Deutsche Bank’s Chief Executive Christian Sewing said on Wednesday (August 29) that the banking regulations in Europe remain fragmented, hurting the opportunity for international deals in Europe.
Speaking during a bank conference covered by The Financial Times, Sewing was quoted as saying: “The emergence of true European champions hinges on a unified regulation in Europe, a single financial market.”
The executive noted that the pressure for banks to consolidate via mergers and acquisitions is only going to increase. Sewing and Commerzbank’s Chief Executive Martin Zielke declined to comment on speculation that the two could combine, with Zielke saying at the conference that the company’s future success depends on being able to quickly change. “Size in itself is surely no differentiator,” he said.
During the presentation, Deutsche CEO Sewing argued that Europe doesn’t need lots of banks — Europe just needs strong banks. He noted that even as Deutsche restructures, it still aims to be a global corporate and investment bank.
“Under my leadership, this aspiration won’t be questioned,” he said.

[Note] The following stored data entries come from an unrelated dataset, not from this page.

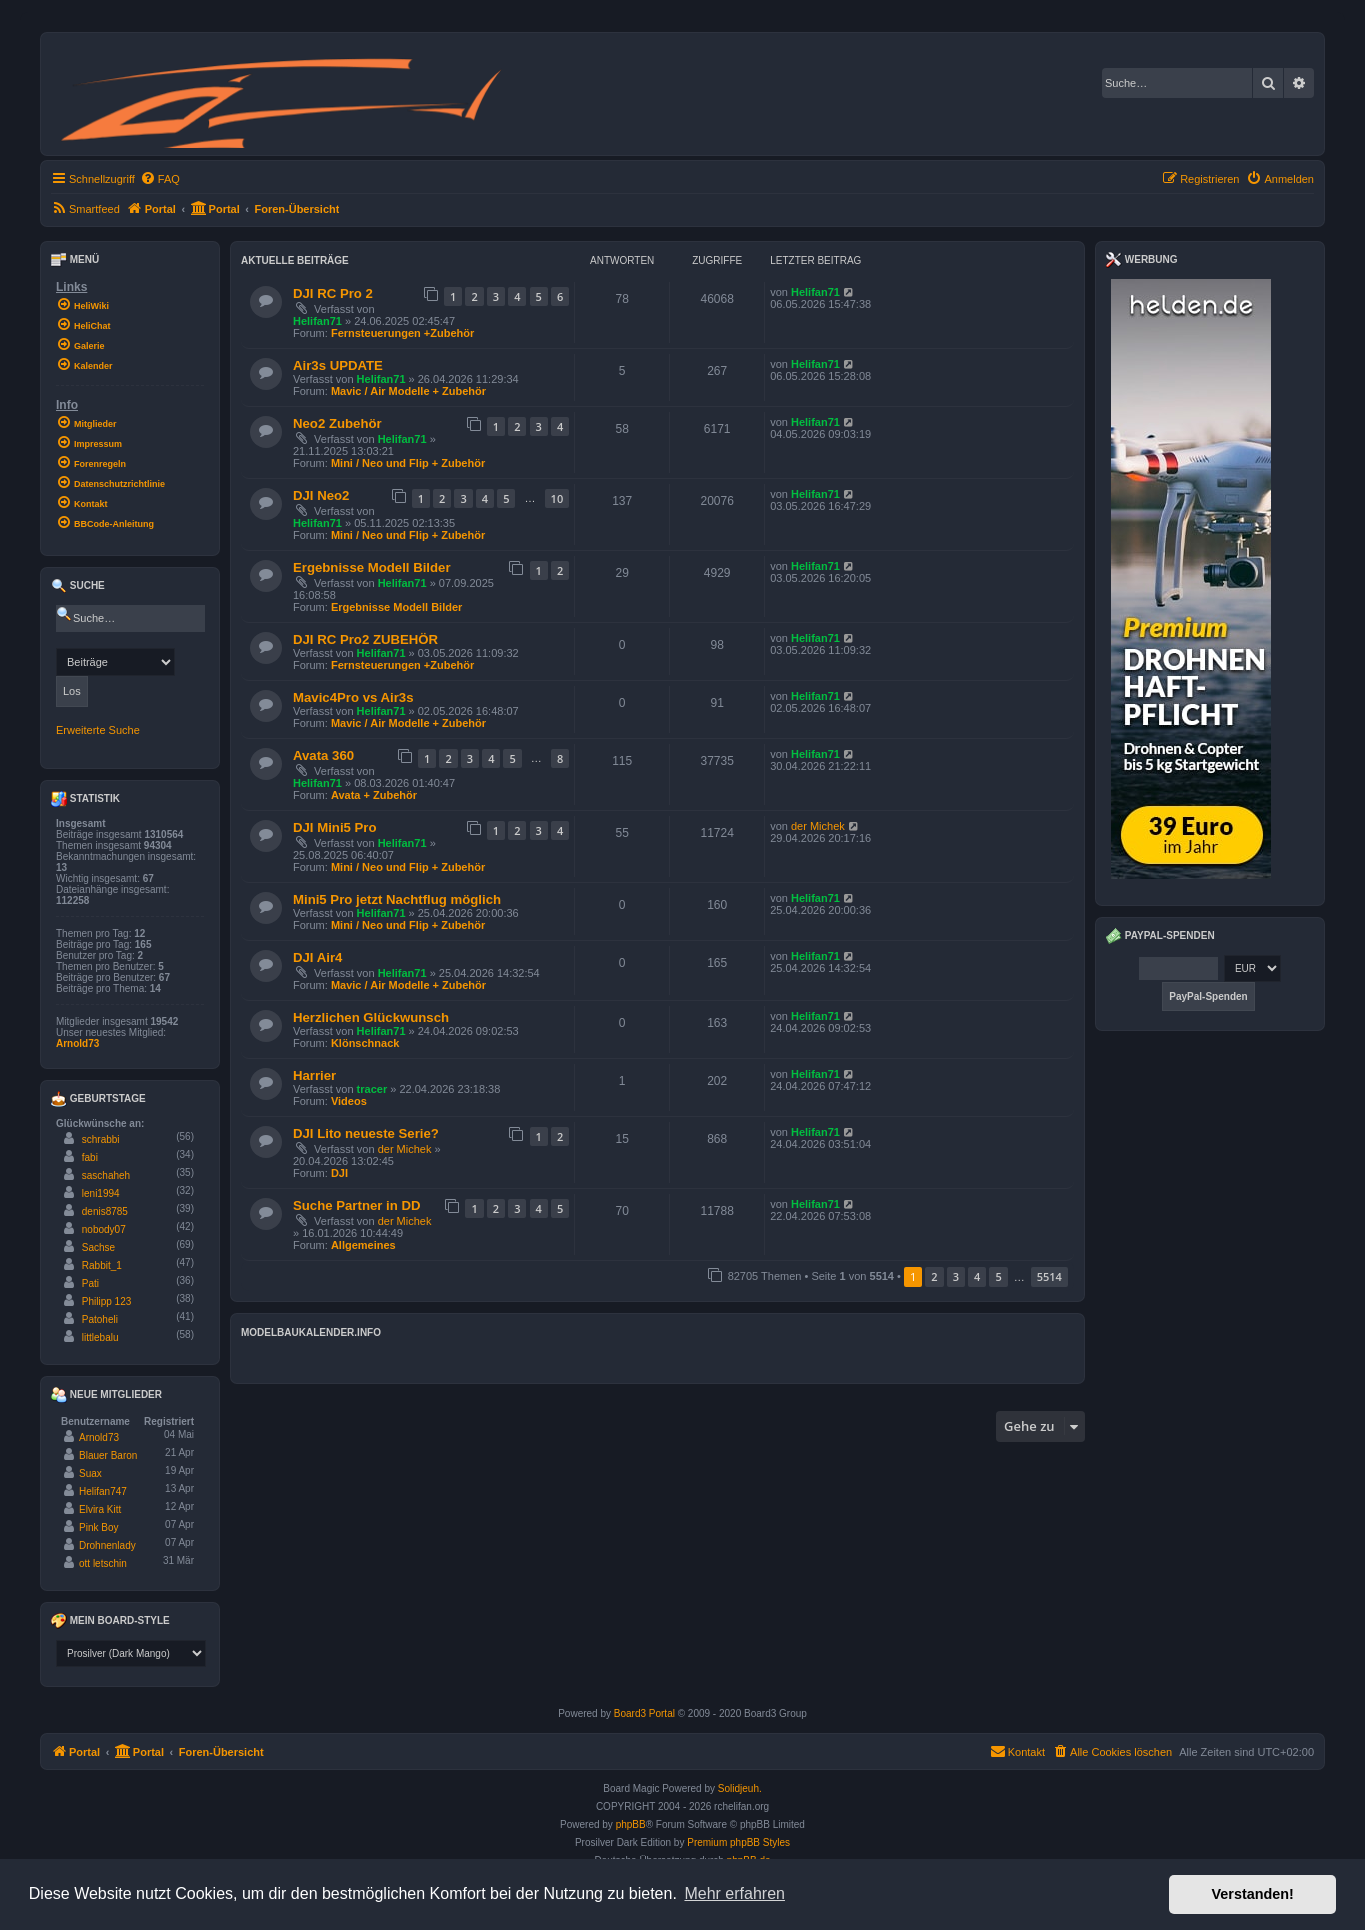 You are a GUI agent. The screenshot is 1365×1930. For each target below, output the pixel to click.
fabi (90, 1157)
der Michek (818, 826)
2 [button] (934, 1276)
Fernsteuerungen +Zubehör (402, 333)
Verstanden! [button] (1253, 1894)
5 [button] (998, 1276)
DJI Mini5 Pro (335, 827)
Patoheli (100, 1319)
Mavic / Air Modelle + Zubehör (408, 391)
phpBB (631, 1824)
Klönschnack (365, 1043)
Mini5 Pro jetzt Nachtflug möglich (397, 899)
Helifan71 (317, 321)
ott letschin (103, 1563)
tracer (372, 1089)
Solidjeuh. (740, 1788)
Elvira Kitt (100, 1509)
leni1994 (101, 1193)
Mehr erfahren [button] (734, 1893)
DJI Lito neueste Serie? (366, 1133)
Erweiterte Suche (98, 730)
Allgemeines (363, 1245)
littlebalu (100, 1337)
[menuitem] (160, 179)
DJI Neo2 (321, 495)
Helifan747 (103, 1491)
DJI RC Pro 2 (333, 293)
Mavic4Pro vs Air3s (353, 697)
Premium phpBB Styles (738, 1842)
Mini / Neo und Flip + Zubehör (408, 463)
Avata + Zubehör (374, 795)
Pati (90, 1283)
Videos (349, 1101)
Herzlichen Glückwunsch (371, 1017)
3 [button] (956, 1276)
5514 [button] (1049, 1276)
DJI (339, 1173)
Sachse (98, 1247)
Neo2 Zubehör (337, 423)
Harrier (314, 1075)
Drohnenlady (107, 1545)
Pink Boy (98, 1527)
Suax (90, 1473)
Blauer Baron (108, 1455)
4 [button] (977, 1276)
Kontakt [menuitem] (1017, 1751)
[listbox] (131, 1653)
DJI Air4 (317, 957)
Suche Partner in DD (357, 1205)
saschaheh (106, 1175)
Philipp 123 (106, 1301)
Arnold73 (77, 1043)
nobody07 (104, 1229)
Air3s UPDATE (338, 365)
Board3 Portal (644, 1713)
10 (557, 498)
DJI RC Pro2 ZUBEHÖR (365, 639)
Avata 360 (323, 755)
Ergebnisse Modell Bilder (372, 567)
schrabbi (101, 1139)
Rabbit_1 (102, 1265)
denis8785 (105, 1211) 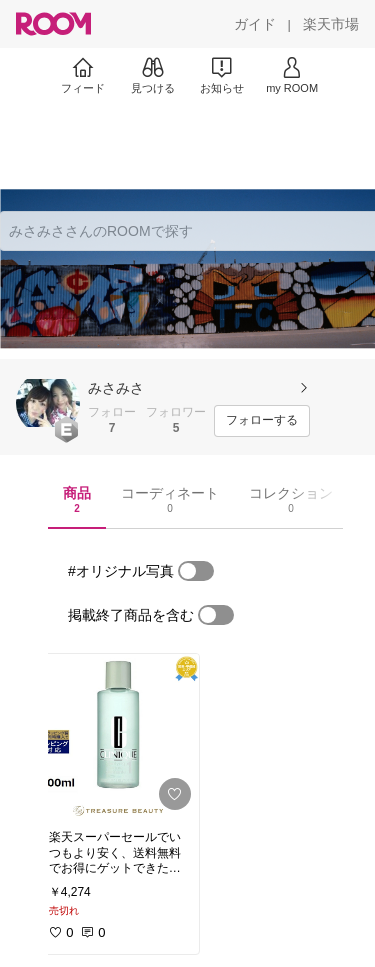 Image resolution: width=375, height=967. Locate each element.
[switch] (196, 571)
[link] (118, 736)
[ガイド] (255, 24)
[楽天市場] (331, 24)
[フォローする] (262, 421) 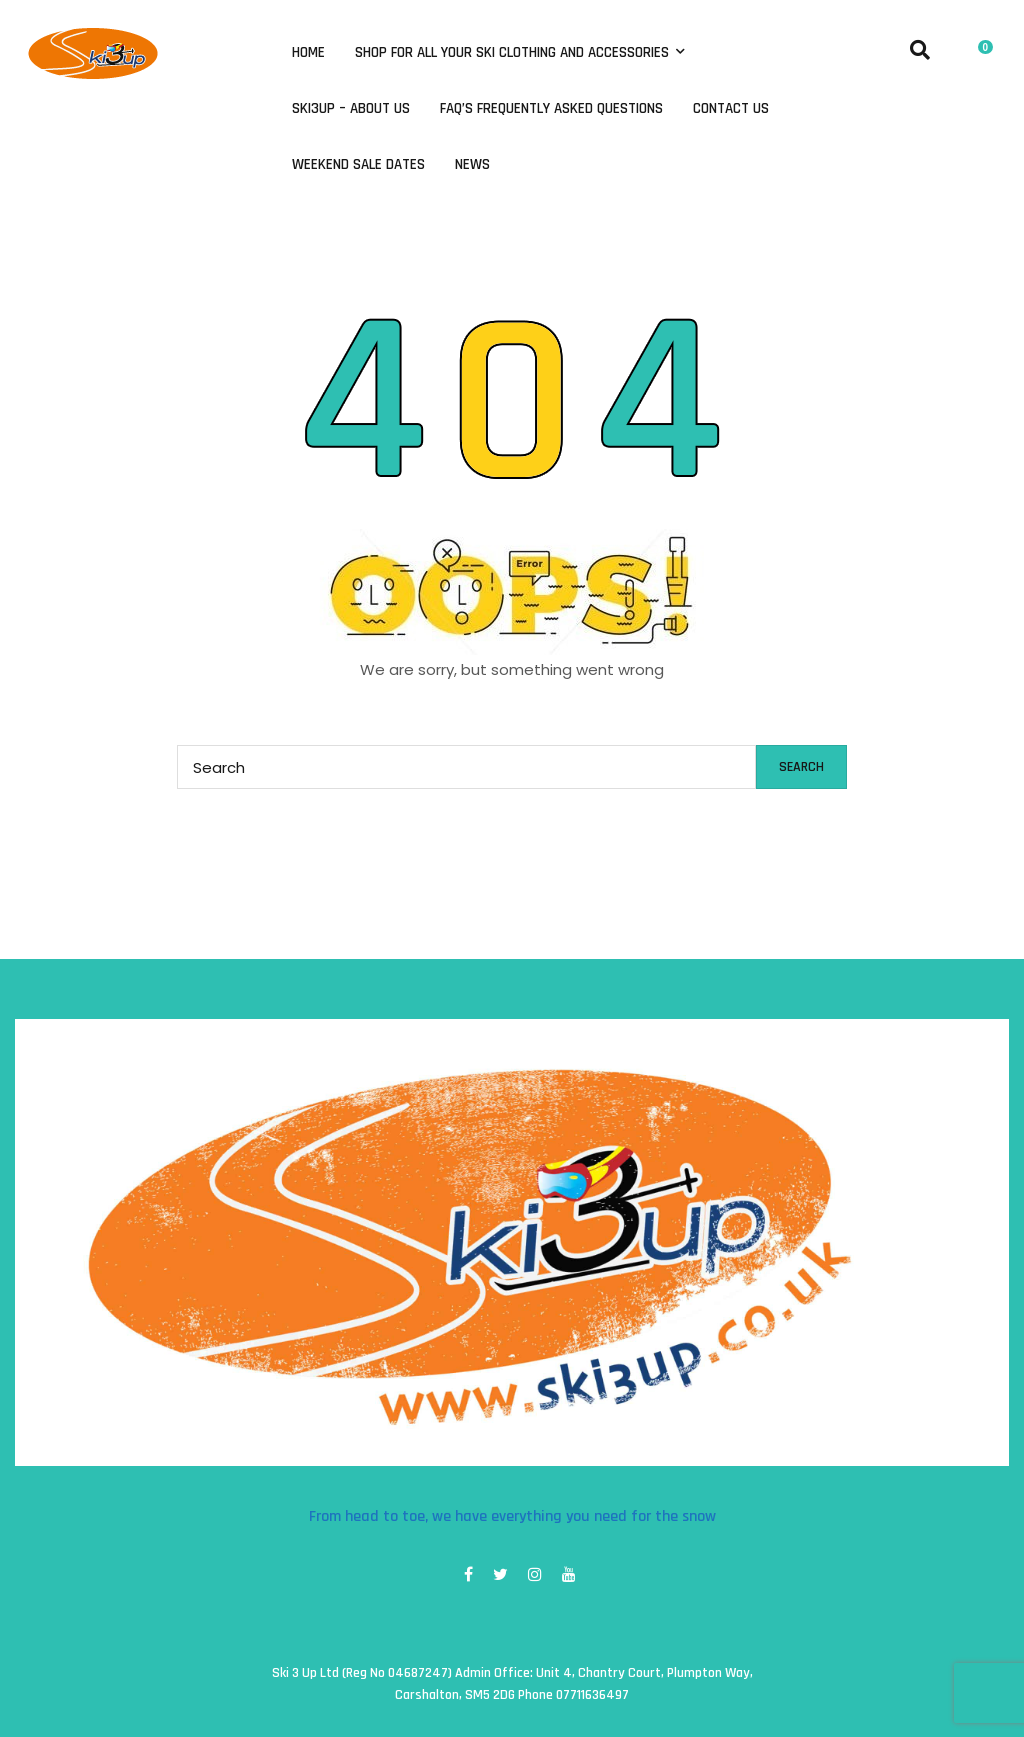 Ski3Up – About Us (351, 109)
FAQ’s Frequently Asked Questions (551, 109)
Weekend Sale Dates (358, 165)
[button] (981, 44)
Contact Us (731, 109)
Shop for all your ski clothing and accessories (514, 53)
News (472, 165)
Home (308, 53) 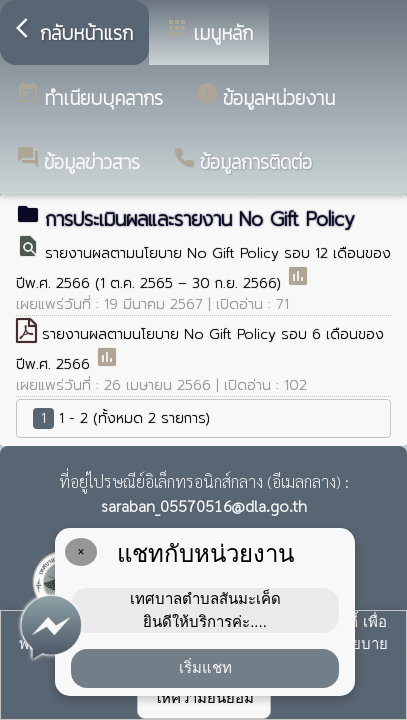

With tensions increasing with the U.S., Sewing said Europe should not rely solely on non-European banks, highlighting the financial crisis 10 years ago.
“Back then, foreign banks cut their lending significantly more than domestic ones,” he said, warning that lawmakers and policymakers around the world aren’t in a good position today to fight a financial crisis like the one in 2008. “Problems were solved in a joint effort in a manner which is barely imaginable today,” he said, adding that this was a “grave concern” for him.
“In times of a nationalized economic policy, the world is much more vulnerable to shocks,” Sewing stated, adding that lawmakers have to take care to make sure they aren’t sacrificing global economic stability to further national interests.